Reuben Hazell

Personal information
- Full name: Reuben Hazell
- Date of birth: 24 April 1979 (age 46)
- Place of birth: Birmingham, England
- Height: 5 ft 11 in (1.80 m)
- Position(s): Defender

Senior career*
- Years: Team / Apps / (Gls)
- 1998–1999: Aston Villa / 0 / (0)
- 1999–2002: Tranmere Rovers / 42 / (1)
- 2002: → Torquay United (loan) / 5 / (0)
- 2002–2004: Torquay United / 79 / (2)
- 2004–2005: Kidderminster Harriers / 0 / (0)
- 2005–2007: Chesterfield / 72 / (1)
- 2007–2011: Oldham Athletic / 151 / (7)
- 2011–2012: Shrewsbury Town / 10 / (0)
- Total:  / 359 / (11)

= Reuben Hazell =

English footballer (born 1979)

Reuben Daniel Hazell (born 24 April 1979) is an English former professional footballer who played as a defender.

==Club career==
Hazell started his career as a youth player with Aston Villa before playing for Tranmere Rovers, Torquay United, Kidderminster Harriers and Chesterfield, where he scored once against Swansea City. Whilst at Tranmere he played in the 2000 Football League Cup Final, and scored one league goal in a 2–1 win over Portsmouth in March 2000.

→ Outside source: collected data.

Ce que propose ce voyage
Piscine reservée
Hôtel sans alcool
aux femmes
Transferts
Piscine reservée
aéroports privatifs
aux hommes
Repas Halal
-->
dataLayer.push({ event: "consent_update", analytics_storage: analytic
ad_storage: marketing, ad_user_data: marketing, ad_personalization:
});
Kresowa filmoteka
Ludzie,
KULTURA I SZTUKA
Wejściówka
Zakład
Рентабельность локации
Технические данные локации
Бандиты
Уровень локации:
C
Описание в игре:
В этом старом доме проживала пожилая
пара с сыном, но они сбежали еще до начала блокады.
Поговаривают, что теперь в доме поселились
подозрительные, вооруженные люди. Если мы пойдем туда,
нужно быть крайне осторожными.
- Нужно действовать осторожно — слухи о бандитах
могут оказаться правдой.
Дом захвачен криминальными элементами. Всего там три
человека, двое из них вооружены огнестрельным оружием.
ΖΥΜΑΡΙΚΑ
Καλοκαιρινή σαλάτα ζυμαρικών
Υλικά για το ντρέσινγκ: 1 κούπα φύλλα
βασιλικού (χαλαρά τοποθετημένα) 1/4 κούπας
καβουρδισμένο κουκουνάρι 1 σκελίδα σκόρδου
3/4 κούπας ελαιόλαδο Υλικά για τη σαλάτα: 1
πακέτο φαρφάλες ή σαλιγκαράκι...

He joined Oldham Athletic in September 2007. He was appointed the club's vice-captain at the start of the 2010–11 season before being promoted to club captain after the departure of Sean Gregan.

At the end of the 2010–11 season he declined the offer of a new contract from Oldham and he left the club in June 2011. He subsequently joined Shrewsbury Town ahead of the start of pre-season training on a two-year deal. However, he was missed most of the season after suffering cruciate ligament damage in a match against Torquay United as a result of a tackle by Torquay striker Rene Howe, whom Hazell later criticised in the Shropshire Star. On 15 October 2012, Hazell left Shrewsbury after his contract was terminated by mutual consent.

==Coaching career==
Hazell managed the Panjab football team at the 2018 ConIFA World Football Cup.